Finally! You made it past the interview stages and jumped through all the hoops!
You are feeling great about the opportunity and eagerly awaiting that next phone call or email that starts with, “We have decided to make you an offer.”
Suddenly, you read an email from your hopeful “future employer” that says that they will be contacting your references.
Reference checks carry a strong opinion within companies, hiring managers, and employees everywhere.
What if I told you that there is a great deal of value from the type of questions presented during reference checks when YOU ask them during your time as an employee?
A good reference check consists of 5-7 open-ended questions that allow the reference (usually a former manager) to take a moment and think through interactions, situations, and accomplishments that the two of you shared during your time working together. Honestly, with every employee juggling all of their responsibilities, this reference check may be the first moment the manager has had the opportunity to reflect on your strengths, weaknesses, accomplishments, and more.
Why not change that? Why not use the same “reference check” philosophy and open-ended questions to create an open line of communication with your manager to help you in your career?
So, here are five (5) of the most asked “Reference Check” questions that you should know the answers to before providing a manager as a reference.
What significant accomplishments did (insert your name here) have, and how did it impact the organization?
Gaining your manager’s opinion on what they feel your major accomplishments have been can often reveal what you specifically have done that has made their life easier.

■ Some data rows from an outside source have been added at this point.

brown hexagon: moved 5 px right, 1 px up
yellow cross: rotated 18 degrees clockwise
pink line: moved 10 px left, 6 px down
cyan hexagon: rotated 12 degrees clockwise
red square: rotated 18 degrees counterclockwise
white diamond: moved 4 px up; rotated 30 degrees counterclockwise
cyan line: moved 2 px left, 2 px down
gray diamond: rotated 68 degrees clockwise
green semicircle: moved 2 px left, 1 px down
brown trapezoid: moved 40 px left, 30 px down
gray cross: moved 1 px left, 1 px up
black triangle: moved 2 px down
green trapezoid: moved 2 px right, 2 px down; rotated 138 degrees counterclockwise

If your manager is having trouble thinking of something, then this should be a clue that you need to either seek out more opportunities to make an impact or give you a chance to discuss some of the things you feel might have made a big difference.
What are (insert your name here)’s greatest strengths?

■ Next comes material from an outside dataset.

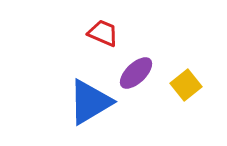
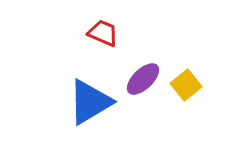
purple ellipse: moved 7 px right, 6 px down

Will your answers align with your manager’s? Some examples of strengths might include: CREATIVITY, DEDICATION, DETERMINATION, DISCIPLINE, ENTHUSIASM, PATIENCE, RESPECTFULNESS
What are (insert your name here)’s areas for improvement?

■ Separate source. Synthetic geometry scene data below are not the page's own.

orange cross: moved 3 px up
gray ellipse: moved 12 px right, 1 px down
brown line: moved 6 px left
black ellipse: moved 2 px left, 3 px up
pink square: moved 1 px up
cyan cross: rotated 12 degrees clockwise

This question will often and NEED TO go hand in hand with number 2. If a person is open to praise, then they need to also welcome criticism. Questions number 1 and 2 are crucial to creating an open line of communication with your manager and show that you welcome areas for growth. Understanding where your manager feels that you could improve while you are still reporting to them, can be a power move for your career.
How would you rate (insert your name here)’s work?
This question is about as open-ended as you can get and not the easiest to present to a manager. However, in a world that is turning more agile and deliverables are due daily, this question is a great chance to gauge your work quality with your manager. Life is moving fast, and often deliverables are accepted, or they are not. Asking this simple question can help your good become great, and your great to become “exceeding expectations.”
If an opportunity for growth had been available for (insert your name here), would they have been considered? If not, why?
In my opinion, this question is one of the most valuable questions asked in a reference check. It is also one of the most valuable questions that you can ask your manager.
Here’s the most important part though, DO NOT WAIT for a growth opportunity to open up before you ask this question.
This question will reveal your growth intention to your manager and allow them to start proactively considering you in that light. So, if growth is important to you… then incorporate this question into an open line of communication with your manager.
Love them or hate them, there is power in the knowledge of a good reference check. Don’t wait until you are interviewing with your hopeful “future employer” to find out the answers to these questions.